* Exercise aim
Only the lines below from the one that contains "Рекомендуем" through the one that contains "Cowork para delegar" should appear in your answer, exact and without pictures.

* Input records

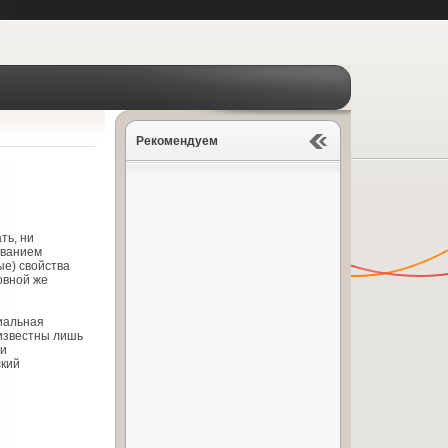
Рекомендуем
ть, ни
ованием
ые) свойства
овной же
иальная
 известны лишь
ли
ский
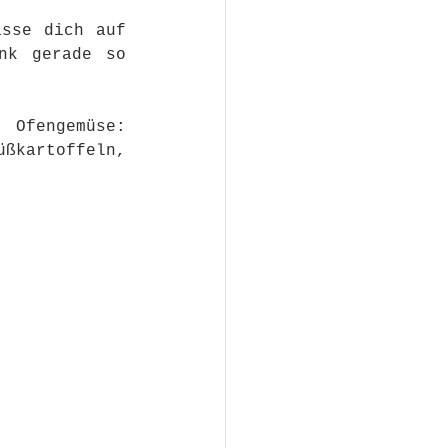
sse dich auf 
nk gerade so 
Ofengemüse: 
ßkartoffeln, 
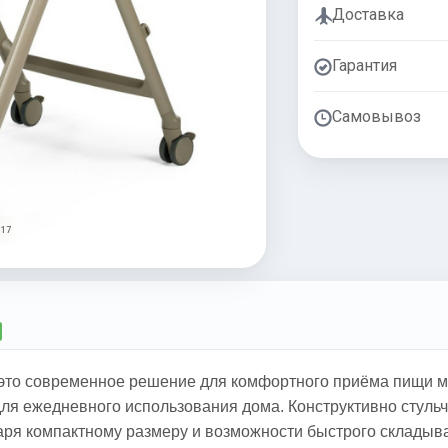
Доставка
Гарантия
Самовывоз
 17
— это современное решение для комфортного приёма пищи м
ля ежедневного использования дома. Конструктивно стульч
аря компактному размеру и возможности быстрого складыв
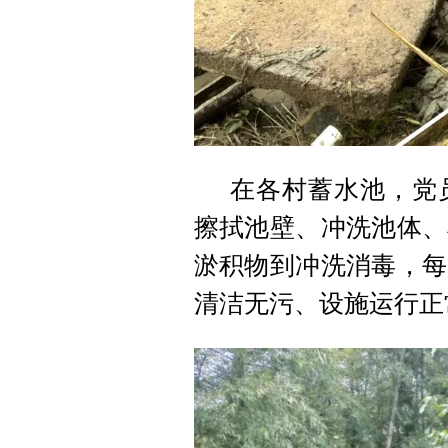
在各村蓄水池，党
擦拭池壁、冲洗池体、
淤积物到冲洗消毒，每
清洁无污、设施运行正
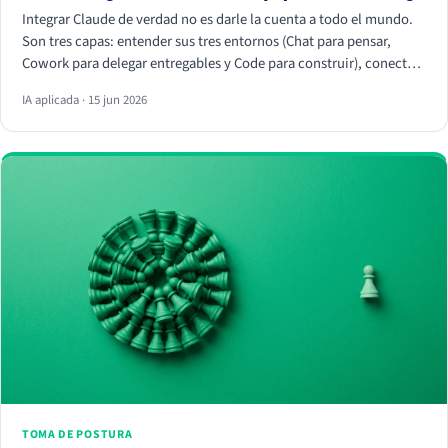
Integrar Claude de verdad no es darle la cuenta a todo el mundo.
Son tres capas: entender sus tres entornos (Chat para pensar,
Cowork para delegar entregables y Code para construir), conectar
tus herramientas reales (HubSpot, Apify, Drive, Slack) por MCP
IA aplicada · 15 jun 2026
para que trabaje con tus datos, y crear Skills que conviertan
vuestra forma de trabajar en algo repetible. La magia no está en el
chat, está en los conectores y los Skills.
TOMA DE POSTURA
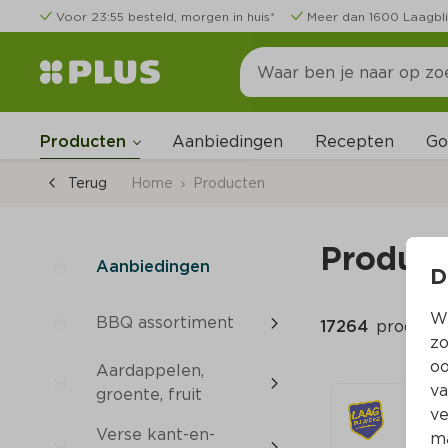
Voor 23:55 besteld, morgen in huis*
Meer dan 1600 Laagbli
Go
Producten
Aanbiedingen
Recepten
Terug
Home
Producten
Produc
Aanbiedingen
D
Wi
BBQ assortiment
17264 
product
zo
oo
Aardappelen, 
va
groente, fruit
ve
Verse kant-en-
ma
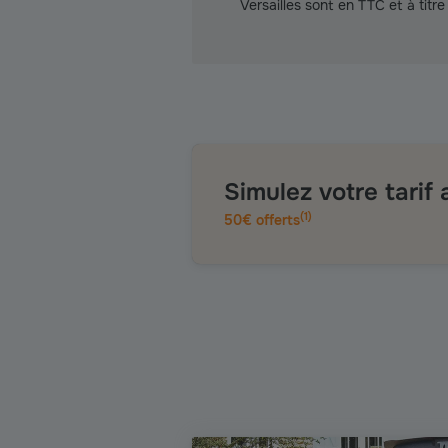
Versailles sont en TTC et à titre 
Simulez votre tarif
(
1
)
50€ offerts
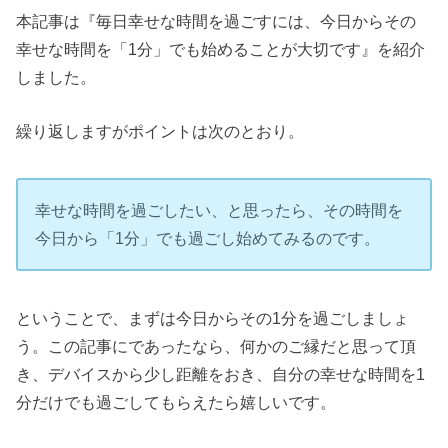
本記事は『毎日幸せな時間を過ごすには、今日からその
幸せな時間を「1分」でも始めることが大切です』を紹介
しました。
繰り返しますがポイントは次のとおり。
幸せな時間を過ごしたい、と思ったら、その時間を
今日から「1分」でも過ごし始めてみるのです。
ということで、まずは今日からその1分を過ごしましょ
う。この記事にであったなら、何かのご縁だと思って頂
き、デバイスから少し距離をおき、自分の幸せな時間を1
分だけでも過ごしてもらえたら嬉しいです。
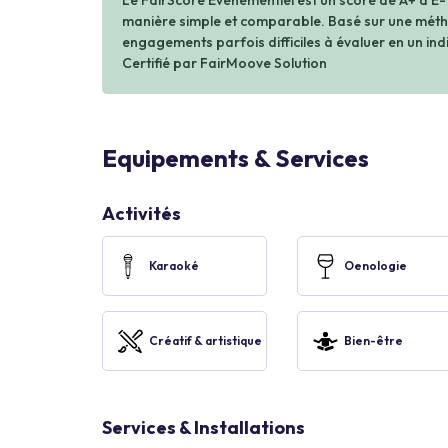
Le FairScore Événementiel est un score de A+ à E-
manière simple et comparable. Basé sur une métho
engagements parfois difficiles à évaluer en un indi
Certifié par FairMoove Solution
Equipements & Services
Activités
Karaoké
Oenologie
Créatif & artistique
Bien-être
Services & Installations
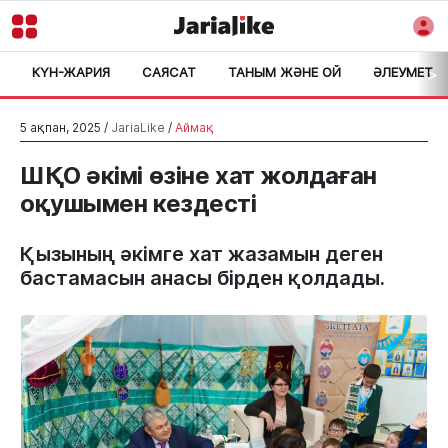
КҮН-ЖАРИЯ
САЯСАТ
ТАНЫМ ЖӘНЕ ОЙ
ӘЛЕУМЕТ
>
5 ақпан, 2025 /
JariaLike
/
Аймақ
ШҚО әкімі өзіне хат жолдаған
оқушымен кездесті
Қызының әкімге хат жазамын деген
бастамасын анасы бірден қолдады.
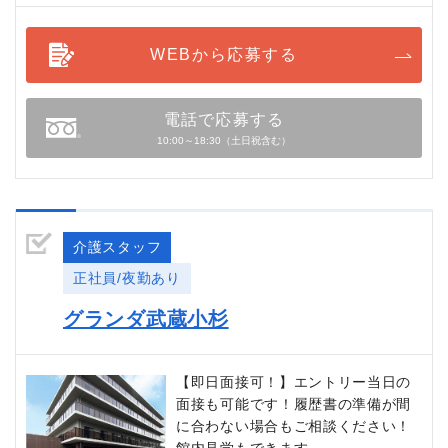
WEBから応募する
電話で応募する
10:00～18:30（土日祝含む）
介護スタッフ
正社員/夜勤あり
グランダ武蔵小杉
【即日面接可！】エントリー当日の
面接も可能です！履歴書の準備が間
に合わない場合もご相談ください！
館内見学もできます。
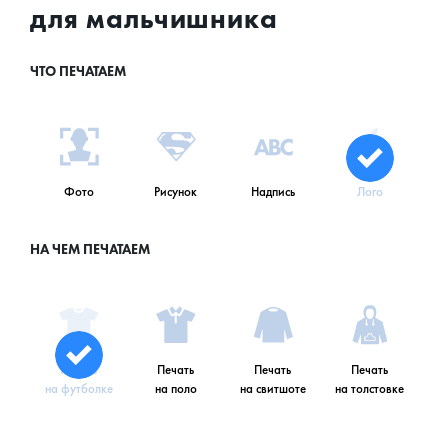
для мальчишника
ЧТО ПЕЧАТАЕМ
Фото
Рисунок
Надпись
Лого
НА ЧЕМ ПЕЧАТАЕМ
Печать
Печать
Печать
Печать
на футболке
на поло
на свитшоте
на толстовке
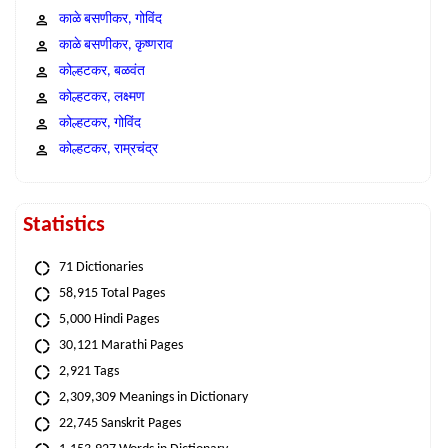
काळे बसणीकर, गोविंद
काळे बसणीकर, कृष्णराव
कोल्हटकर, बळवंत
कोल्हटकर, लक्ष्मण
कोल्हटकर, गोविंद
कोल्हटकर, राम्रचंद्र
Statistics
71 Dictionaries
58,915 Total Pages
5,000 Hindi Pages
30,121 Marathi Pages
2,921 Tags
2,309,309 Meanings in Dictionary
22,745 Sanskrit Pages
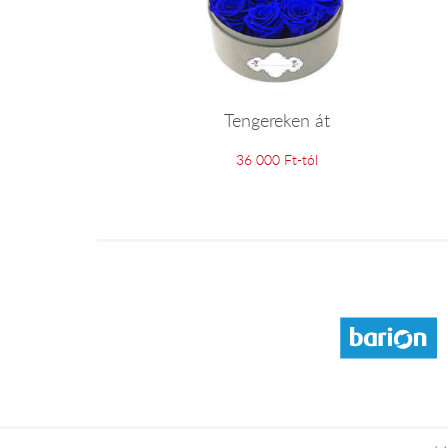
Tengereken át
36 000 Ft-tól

* * *

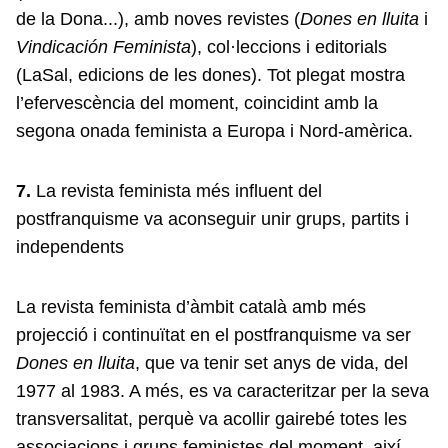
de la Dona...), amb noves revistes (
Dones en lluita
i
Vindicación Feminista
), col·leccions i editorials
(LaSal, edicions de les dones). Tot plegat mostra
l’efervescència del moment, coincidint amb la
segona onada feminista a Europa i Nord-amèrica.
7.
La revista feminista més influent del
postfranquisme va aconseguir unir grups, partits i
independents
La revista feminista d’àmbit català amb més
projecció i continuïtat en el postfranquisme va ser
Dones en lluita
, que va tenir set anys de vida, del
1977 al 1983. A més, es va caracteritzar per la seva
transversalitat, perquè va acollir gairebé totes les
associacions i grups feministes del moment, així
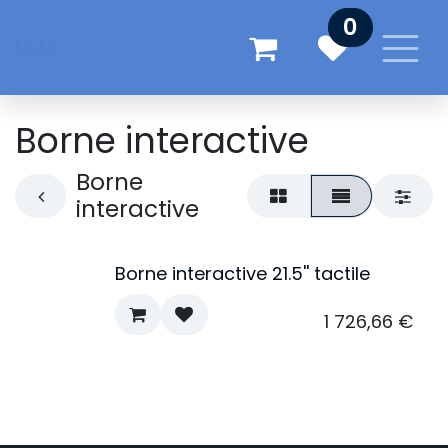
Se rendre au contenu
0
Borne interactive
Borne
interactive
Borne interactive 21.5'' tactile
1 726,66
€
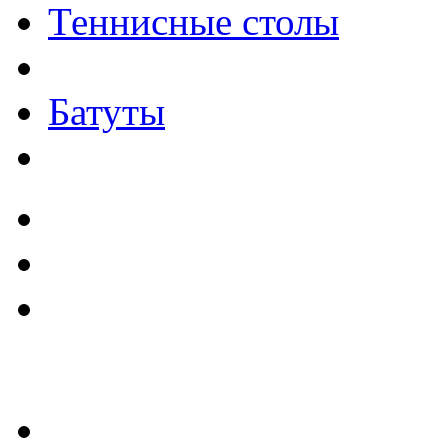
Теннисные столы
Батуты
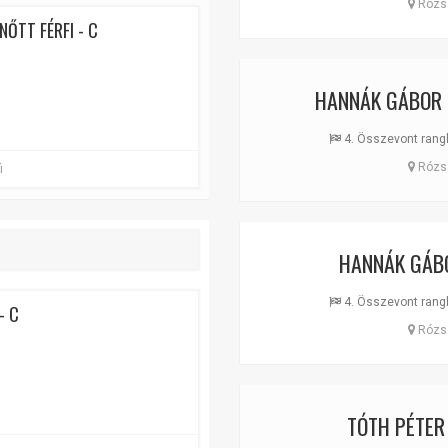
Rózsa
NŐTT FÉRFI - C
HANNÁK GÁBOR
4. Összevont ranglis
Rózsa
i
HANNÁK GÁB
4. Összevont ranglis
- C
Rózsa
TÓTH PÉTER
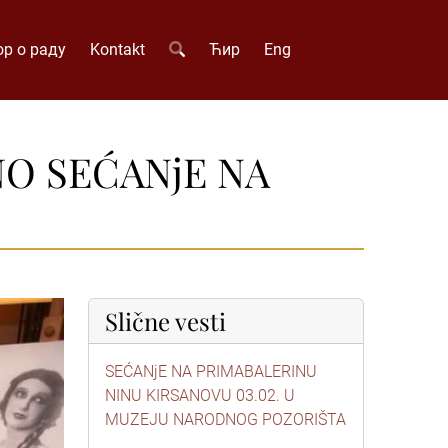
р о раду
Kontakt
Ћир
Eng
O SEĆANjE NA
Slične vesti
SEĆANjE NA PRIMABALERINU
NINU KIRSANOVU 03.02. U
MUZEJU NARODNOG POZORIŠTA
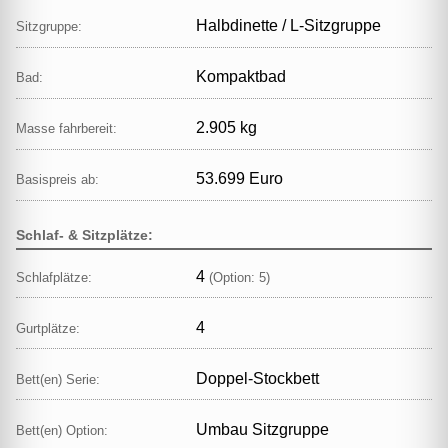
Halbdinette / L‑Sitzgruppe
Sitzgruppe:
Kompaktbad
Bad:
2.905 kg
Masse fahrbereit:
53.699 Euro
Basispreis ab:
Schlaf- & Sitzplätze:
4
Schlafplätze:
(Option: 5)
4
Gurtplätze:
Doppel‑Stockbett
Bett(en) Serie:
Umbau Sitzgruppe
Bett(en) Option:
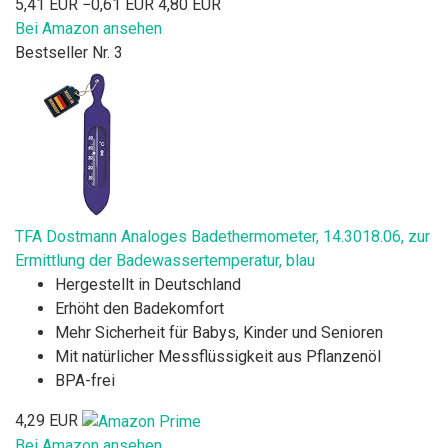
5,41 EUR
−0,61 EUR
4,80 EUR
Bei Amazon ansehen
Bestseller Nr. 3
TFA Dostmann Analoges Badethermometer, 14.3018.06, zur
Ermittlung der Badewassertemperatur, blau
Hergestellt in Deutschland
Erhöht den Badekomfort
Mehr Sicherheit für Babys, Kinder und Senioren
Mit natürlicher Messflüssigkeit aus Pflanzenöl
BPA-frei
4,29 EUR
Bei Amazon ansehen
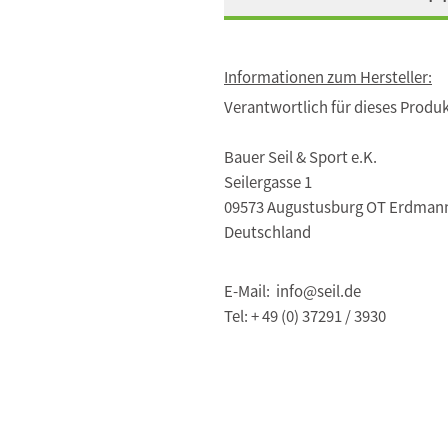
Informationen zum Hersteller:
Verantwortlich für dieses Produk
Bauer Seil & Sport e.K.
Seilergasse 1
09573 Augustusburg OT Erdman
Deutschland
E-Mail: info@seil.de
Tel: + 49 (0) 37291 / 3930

* Task response
Рекомендуем
ть, ни
ованием
ые) свойства
овной же
иальная
 известны лишь
ли
ский
sse dich auf 
nk gerade so 
Ofengemüse: 
ßkartoffeln, 
Доставка
Гарантия
Самовывоз
 17
— это современное решение для комфортного приёма пищи м
ля ежедневного использования дома. Конструктивно стульч
аря компактному размеру и возможности быстрого складыв
在各村蓄水池，党
擦拭池壁、冲洗池体、
淤积物到冲洗消毒，每
清洁无污、设施运行正
Integrar Claude de verdad no es darle la cuenta a todo el mundo.
Son tres capas: entender sus tres entornos (Chat para pensar,
Cowork para delegar entregables y Code para construir), conectar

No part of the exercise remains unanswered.